- February 10, 2021
- Posted by: admin
- Category: BitCoin, Blockchain, Cryptocurrency, Investments
Bitcoin liquidity appears to be falling as the demand that has driven the recent bull market appears to be concentrated among a relatively small number of investors who are unwilling to sell, according to new research by Morgan Stanley. That lack of liquidity potentially hurts its use for transactions, the investment bank said.
Addresses holding amounts of bitcoin worth more than $1 million are on the rise, with wallets holding over 100 bitcoin owning over 60% of all coins issued. Almost 30% are held in wallets that hold between 1,000 and 10,000 coins.
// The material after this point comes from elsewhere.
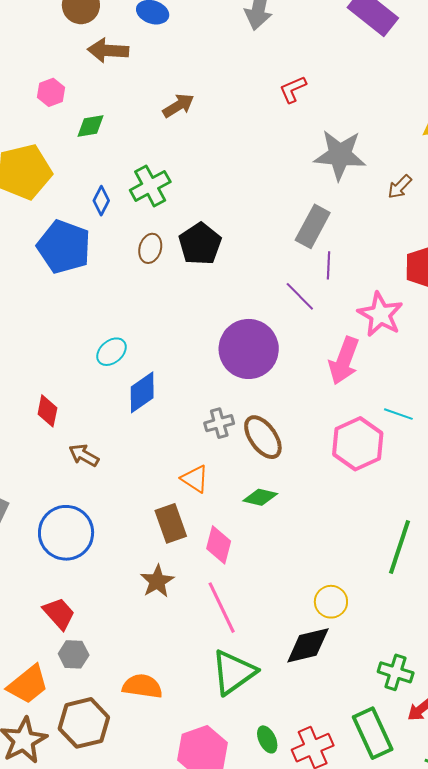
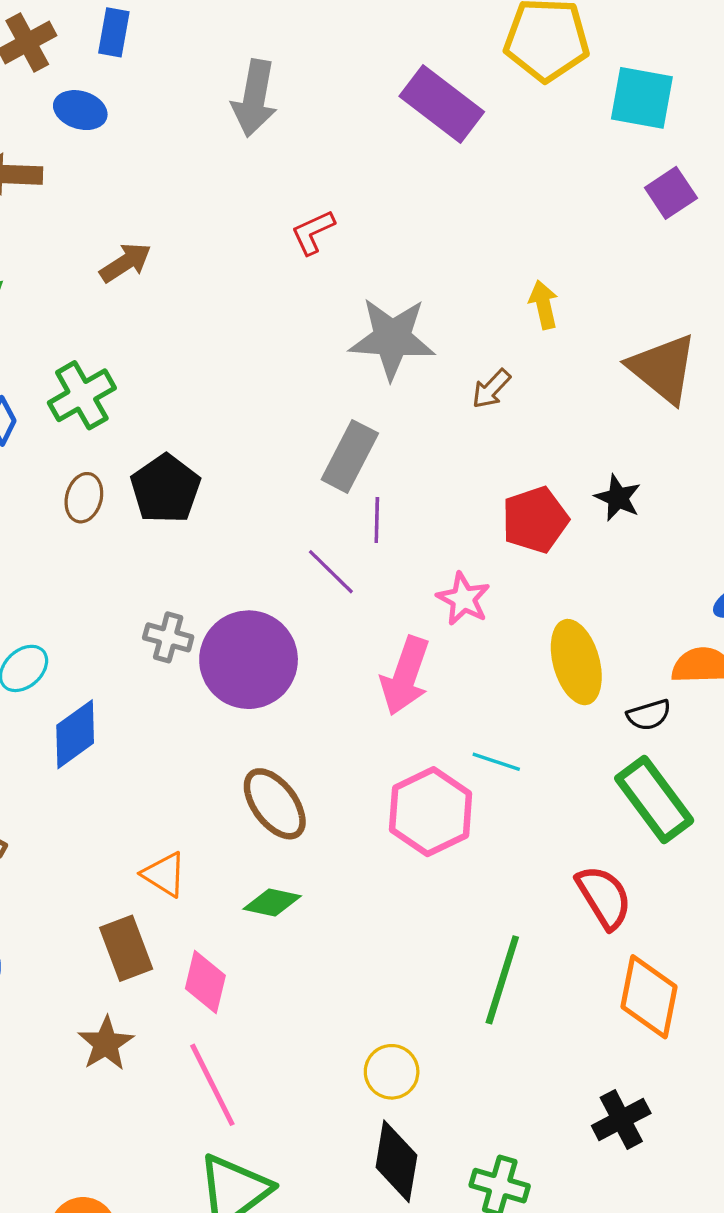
pink star: (380, 314) -> (463, 599), size x0.7
gray cross: (219, 423) -> (168, 637), moved, turned 32
black diamond: (308, 645) -> (396, 1161), moved, turned -66

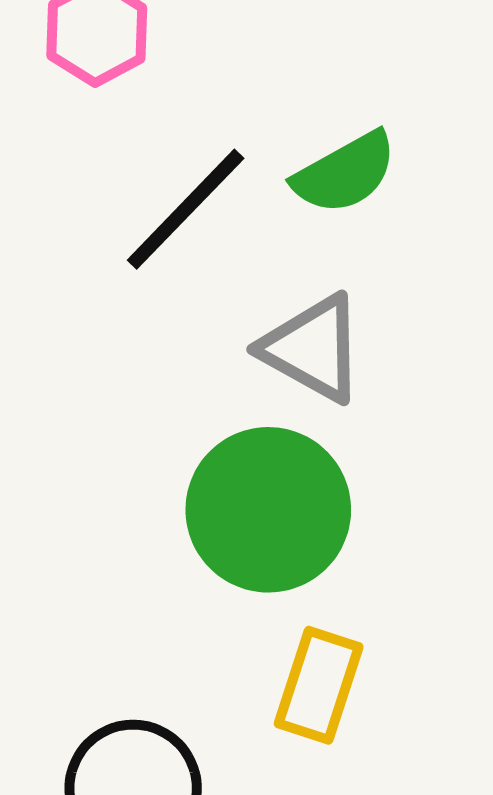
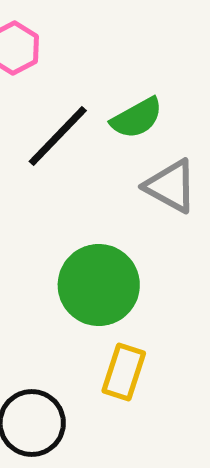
gray triangle: (313, 348) -> (171, 186), moved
In the report, Morgan Stanley said the case for bitcoin as a means of exchange “becomes harder to defend” if liquidity continues to fall, as it won’t be as attractive a vehicle for trading in goods and services.
This however could change with the evolution of products that enable a user-friendly experience for spending crypto assets.
Morgan Stanley highlights PayPal’s confirmation of its entry into the bitcoin market in October 2020 as an example of this even if its use proves modest. With 325 million potential customers on PayPal’s platform, companies should see significant opportunity in creating products and services that can facilitate the use crypto for buying and selling.
Ruchir Sharma, Morgan Stanley’s head of emerging markets and chief global strategist, echoed this view in a bullish new blog post, in which he is suggests bitcoin could replace the dollar as the world’s reserve currency.
He acknowledges that almost all bitcoins are held as investment rather than to transact, but believes this is changing thanks to developments such as PayPal adoption.